Based on the rather general decoupling procedure that reduces a set of micromotions to the averaged collective motion in the mesoscale region, a consistent and general theory of dielectric relaxation describing a wide set of dielectric spectroscopy (DS) data measured in a certain frequency/temperature range can be developed. The new theory explains and generalizes the Vogel–Fulcher–Tamman (VFT) equation and leads to the new type of kinetic equation, containing non-integer operators of differentiation and integration combined in the specific triads. Each triad combines three operators: the first non-integer operator has a real exponent, the other two form a pair of non-integer operators having the complex conjugate power-law exponents.
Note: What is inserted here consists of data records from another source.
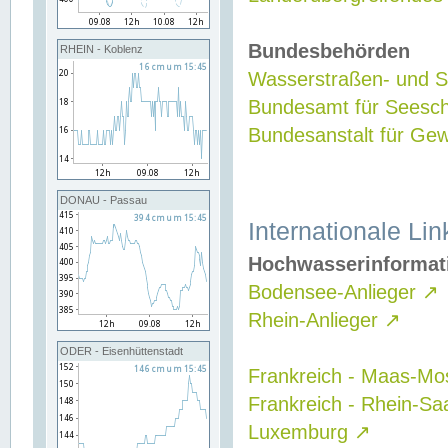
Bundesbehörden
RHEIN - Koblenz
Wasserstraßen- und Sc
Bundesamt für Seesch
Bundesanstalt für G
DONAU - Passau
Internationale Lin
Hochwasserinformat
Bodensee-Anlieger
↗
Rhein-Anlieger
↗
ODER - Eisenhüttenstadt
Frankreich - Maas-Mo
Frankreich - Rhein-Sa
Luxemburg
↗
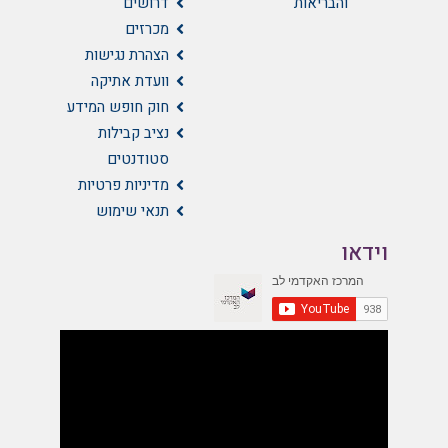
והבריאות
דרושים
מכרזים
הצהרת נגישות
וועדת אתיקה
חוק חופש המידע
נציב קבילות
סטודנטים
מדיניות פרטיות
תנאי שימוש
וידאו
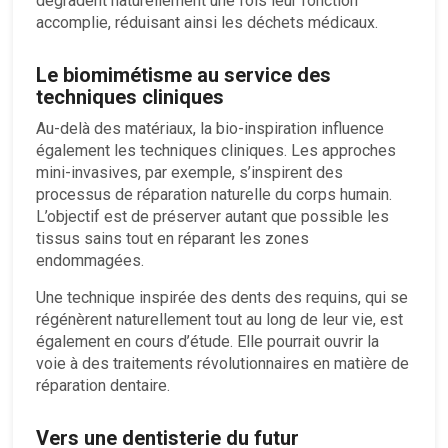
dégradent naturellement une fois leur fonction
accomplie, réduisant ainsi les déchets médicaux.
Le biomimétisme au service des
techniques cliniques
Au-delà des matériaux, la bio-inspiration influence
également les techniques cliniques. Les approches
mini-invasives, par exemple, s’inspirent des
processus de réparation naturelle du corps humain.
L’objectif est de préserver autant que possible les
tissus sains tout en réparant les zones
endommagées.
Une technique inspirée des dents des requins, qui se
régénèrent naturellement tout au long de leur vie, est
également en cours d’étude. Elle pourrait ouvrir la
voie à des traitements révolutionnaires en matière de
réparation dentaire.
Vers une dentisterie du futur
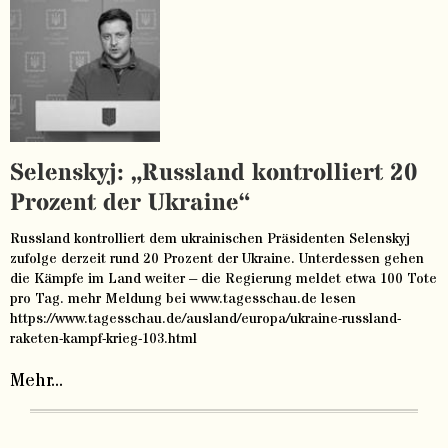
Selenskyj: „Russland kontrolliert 20
Prozent der Ukraine“
Russland kontrolliert dem ukrainischen Präsidenten Selenskyj
zufolge derzeit rund 20 Prozent der Ukraine. Unterdessen gehen
die Kämpfe im Land weiter – die Regierung meldet etwa 100 Tote
pro Tag. mehr Meldung bei www.tagesschau.de lesen
https://www.tagesschau.de/ausland/europa/ukraine-russland-
raketen-kampf-krieg-103.html
Mehr...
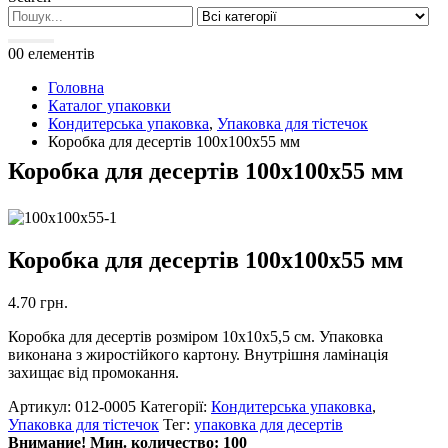
0
0 елементів
Головна
Каталог упаковки
Кондитерська упаковка
,
Упаковка для тістечок
Коробка для десертів 100x100x55 мм
Коробка для десертів 100x100x55 мм
Коробка для десертів 100x100x55 мм
4.70
грн.
Коробка для десертів розміром 10x10x5,5 см. Упаковка
виконана з жиростійкого картону. Внутрішня ламінація
захищає від промокання.
Артикул:
012-0005
Категорії:
Кондитерська упаковка
,
Упаковка для тістечок
Тег:
упаковка для десертів
Внимание! Мин. количество: 100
This approach explains naturally the ‘universal response’ (UR) phenomenon discovered by Jonscher in a wide class of heterogeneous materials and confirms the justified data-curve fitting approach developed previously as a phenomenological tool for the analysis of raw complex permittivity data. It explains and generalizes some well-established experimental facts and contains also new predictions that can be verified in the experiment. This general approach helps to find the proper place for the DS as a science studying the different types of the ‘reduced’ collective motions and their various interactions with each other in the mesoscale region. This new theory explains also the fact why kinetic equations containing non-integer operators are realized in reality. They are necessary for description of slow collective motions which are probably realized in the intermediate range of scales not only in DS. Reology and mechanical relaxation represent also interesting and not well-understood phenomena, where the ‘fractional’ kinetics will find its proper place.